The Slatest

Trump Tweet Once Again Appears to Show President Is Glued to Fox News

President Donald Trump delivers remarks to the Conservative Political Action Conference (CPAC) on February 24, 2017 in National Harbor, Maryland.

Olivier Douliery - Pool/Getty Images

Donald Trump wants you to know he’s such a great president that even though he’s only been in office one month, he has already boosted the economy and helped reduce the national debt. “The media has not reported that the National Debt in my first month went down by $12 billion vs a $200 billion increase in Obama first mo,” tweeted Trump at 8:19 a.m.

Those words sounded awfully familiar to anyone who was watching Fox News’ Fox & Friends early Saturday morning as former GOP presidential candidate Herman Cain espoused pretty much the same talking point an hour earlier on the show.

Cain, for his part, was pretty much parroting a recent piece by Gateway Pundit, a conservative pro-Trump blog that now has credentials for White House press briefings. Earlier this week, the blog that has peddled false information about Hillary Clinton’s health and voter fraud wrote about how Trump had cut the national debt, which is pretty much hogwash. Even though the debt has decreased “this is accounted for by ordinary rotations in intra-governmental accounts,” as the Atlantic’s David Frum wrote on Twitter. Plus the comparison is pretty meaningless anyway, considering the debt increased after President Obama took office because of a stimulus package that Congress had approved before he had even been sworn in. Under the same token, Trump is still working off last year’s budget so even if there had been a real decrease, his administration can’t take credit.

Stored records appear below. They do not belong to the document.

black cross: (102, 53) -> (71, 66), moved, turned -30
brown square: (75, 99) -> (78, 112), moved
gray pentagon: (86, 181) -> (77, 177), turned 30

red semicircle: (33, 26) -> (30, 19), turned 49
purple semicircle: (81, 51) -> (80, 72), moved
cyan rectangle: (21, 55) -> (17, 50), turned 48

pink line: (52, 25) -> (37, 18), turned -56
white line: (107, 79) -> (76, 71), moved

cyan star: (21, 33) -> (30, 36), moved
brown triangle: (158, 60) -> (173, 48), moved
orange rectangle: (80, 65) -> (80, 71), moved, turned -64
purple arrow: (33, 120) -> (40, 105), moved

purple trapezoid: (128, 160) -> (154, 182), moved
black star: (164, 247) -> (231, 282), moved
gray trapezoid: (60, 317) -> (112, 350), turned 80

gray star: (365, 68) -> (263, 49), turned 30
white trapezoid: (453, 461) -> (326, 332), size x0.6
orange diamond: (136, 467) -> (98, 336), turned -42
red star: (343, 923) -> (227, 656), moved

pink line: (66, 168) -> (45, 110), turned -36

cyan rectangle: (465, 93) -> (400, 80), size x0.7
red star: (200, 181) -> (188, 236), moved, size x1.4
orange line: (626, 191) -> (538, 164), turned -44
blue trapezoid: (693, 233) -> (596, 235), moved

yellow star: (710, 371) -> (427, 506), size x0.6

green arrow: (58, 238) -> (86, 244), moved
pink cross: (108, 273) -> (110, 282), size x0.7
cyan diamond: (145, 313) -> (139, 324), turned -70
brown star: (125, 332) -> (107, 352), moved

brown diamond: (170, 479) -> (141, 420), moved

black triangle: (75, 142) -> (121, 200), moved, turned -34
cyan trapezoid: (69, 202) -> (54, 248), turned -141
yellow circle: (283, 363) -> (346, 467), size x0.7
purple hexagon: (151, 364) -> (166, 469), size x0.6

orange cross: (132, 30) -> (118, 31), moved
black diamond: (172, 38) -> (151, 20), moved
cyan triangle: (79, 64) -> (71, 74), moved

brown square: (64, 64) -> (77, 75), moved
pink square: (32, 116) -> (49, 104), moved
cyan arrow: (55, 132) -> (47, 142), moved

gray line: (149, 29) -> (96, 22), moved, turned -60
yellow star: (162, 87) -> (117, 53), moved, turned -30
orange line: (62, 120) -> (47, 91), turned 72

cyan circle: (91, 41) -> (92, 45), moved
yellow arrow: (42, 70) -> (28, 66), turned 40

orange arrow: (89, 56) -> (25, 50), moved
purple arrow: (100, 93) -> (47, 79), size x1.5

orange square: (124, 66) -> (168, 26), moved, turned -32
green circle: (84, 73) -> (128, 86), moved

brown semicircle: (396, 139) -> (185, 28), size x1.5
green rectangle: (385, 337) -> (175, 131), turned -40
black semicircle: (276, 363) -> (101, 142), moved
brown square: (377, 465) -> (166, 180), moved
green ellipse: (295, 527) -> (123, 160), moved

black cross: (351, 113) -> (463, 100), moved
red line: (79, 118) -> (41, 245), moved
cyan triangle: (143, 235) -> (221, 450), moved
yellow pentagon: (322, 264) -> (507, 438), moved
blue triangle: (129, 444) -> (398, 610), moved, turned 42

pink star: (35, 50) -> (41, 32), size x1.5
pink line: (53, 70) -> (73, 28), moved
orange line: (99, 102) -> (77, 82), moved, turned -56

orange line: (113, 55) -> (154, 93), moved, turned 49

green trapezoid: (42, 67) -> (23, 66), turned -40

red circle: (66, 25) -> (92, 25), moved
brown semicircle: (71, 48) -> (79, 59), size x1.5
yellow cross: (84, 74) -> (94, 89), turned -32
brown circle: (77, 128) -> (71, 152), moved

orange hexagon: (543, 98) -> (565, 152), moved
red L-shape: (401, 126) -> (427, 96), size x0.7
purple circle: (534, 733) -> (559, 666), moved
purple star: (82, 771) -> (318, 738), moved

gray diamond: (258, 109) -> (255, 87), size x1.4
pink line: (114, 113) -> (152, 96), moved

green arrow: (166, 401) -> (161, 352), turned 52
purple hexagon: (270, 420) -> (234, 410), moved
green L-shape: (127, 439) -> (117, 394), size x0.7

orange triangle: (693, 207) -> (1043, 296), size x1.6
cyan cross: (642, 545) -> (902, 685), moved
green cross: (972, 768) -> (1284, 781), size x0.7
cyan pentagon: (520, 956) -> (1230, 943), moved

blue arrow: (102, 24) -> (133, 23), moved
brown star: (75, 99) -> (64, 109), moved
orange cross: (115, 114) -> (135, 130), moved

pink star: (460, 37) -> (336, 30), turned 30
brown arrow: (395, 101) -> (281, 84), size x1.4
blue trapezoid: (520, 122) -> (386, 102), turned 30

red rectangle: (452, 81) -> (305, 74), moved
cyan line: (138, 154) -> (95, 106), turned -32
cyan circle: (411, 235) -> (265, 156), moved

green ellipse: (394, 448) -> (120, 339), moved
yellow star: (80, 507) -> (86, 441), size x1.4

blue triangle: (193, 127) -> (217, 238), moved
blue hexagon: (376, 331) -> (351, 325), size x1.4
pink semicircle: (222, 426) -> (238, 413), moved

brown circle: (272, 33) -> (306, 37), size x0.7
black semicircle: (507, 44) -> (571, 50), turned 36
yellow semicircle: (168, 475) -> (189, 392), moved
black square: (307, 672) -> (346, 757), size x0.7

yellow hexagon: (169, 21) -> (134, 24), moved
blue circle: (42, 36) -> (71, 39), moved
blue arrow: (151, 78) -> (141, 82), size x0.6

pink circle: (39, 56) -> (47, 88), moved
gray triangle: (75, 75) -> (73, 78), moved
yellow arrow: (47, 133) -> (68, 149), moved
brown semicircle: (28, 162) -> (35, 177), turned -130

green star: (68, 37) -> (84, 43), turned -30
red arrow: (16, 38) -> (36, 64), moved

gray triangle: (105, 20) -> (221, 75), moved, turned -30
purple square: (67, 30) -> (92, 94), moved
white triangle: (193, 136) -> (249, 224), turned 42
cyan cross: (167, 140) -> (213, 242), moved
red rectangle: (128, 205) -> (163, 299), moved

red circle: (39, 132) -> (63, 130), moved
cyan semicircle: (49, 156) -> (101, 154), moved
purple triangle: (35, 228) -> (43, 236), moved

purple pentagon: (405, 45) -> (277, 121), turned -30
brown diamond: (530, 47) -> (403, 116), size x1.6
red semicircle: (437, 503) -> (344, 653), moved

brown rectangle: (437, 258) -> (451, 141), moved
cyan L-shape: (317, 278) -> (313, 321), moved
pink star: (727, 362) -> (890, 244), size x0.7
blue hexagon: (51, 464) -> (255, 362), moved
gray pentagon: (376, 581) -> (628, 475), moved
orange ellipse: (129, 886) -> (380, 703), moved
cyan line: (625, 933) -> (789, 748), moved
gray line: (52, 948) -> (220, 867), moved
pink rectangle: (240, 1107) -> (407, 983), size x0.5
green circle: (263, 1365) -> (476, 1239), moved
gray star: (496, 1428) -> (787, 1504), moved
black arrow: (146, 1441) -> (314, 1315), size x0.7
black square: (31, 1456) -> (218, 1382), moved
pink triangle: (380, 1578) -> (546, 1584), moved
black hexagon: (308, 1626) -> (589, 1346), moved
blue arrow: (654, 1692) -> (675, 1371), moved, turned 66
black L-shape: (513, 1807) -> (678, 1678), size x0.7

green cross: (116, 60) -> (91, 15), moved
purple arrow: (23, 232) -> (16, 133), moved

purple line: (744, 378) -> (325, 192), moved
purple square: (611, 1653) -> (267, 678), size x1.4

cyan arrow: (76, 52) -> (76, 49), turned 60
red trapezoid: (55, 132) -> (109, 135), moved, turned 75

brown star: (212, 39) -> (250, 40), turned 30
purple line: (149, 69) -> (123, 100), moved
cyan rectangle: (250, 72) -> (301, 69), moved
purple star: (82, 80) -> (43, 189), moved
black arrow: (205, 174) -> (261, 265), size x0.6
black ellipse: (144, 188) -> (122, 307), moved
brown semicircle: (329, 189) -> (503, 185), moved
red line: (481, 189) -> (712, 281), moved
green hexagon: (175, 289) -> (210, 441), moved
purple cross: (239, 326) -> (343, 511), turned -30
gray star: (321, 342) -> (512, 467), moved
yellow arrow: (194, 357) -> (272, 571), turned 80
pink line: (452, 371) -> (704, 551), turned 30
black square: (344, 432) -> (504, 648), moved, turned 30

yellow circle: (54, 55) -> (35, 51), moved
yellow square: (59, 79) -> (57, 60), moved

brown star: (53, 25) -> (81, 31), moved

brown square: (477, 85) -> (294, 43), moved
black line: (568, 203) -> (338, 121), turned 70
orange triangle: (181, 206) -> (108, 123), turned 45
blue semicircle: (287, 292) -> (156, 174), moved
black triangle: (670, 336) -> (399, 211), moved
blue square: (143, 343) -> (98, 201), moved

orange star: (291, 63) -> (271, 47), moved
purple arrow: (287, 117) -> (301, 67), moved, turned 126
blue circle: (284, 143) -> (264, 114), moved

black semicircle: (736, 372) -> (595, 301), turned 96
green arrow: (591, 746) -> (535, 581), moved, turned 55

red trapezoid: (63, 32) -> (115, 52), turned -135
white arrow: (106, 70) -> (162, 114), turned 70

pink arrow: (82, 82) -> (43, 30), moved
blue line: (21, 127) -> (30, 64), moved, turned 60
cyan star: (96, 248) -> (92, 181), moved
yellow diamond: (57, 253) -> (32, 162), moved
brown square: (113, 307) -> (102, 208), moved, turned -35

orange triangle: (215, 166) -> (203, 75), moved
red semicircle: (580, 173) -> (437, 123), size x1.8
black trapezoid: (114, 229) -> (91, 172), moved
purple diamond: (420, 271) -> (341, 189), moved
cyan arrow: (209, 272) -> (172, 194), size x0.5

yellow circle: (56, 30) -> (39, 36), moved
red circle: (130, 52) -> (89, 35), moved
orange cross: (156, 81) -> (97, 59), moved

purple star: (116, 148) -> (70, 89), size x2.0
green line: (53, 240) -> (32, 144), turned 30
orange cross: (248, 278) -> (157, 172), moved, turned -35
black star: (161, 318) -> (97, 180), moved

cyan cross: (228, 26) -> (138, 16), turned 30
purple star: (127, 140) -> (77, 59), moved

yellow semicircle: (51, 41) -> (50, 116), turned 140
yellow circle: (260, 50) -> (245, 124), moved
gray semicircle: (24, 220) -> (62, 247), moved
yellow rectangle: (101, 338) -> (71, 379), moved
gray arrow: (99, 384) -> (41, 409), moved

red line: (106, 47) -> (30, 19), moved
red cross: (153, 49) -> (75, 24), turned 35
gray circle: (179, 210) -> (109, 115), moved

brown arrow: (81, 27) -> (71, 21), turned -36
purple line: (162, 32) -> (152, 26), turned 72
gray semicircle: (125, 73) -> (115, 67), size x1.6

PolitiFact wrote that Trump’s statement was “mostly false” and said the numbers the president is touting don’t really mean much:

Trump would be wise to not read too much into this figure, which sounds more noteworthy than it actually is. The national debt fluctuates up and down depending on the day. While the debt is “down” after one month, experts say that trend will reverse and the debt will continue to rise.

This factoid is a gross misrepresentation of the state of the debt and the role the new president had in shaping the figure.

More than just another misleading talking point though, the tweet seemed to be a pretty clear illustration of how a talking point made its way from conservative blog post to a Fox News pundit to a presidential tweet, reflecting the conservative echo chamber that appears to be a key source of news for the administration. Just last week Trump acknowledged he had implied there had been a terrorist incident in Sweden after he watched a Fox News segment on the country’s refugee program.

Trump then followed up with another tweet celebrating the state of the economy and the rising stock market.

He also called on supporters to hold a mass rally, claiming it “would be the biggest of them all.”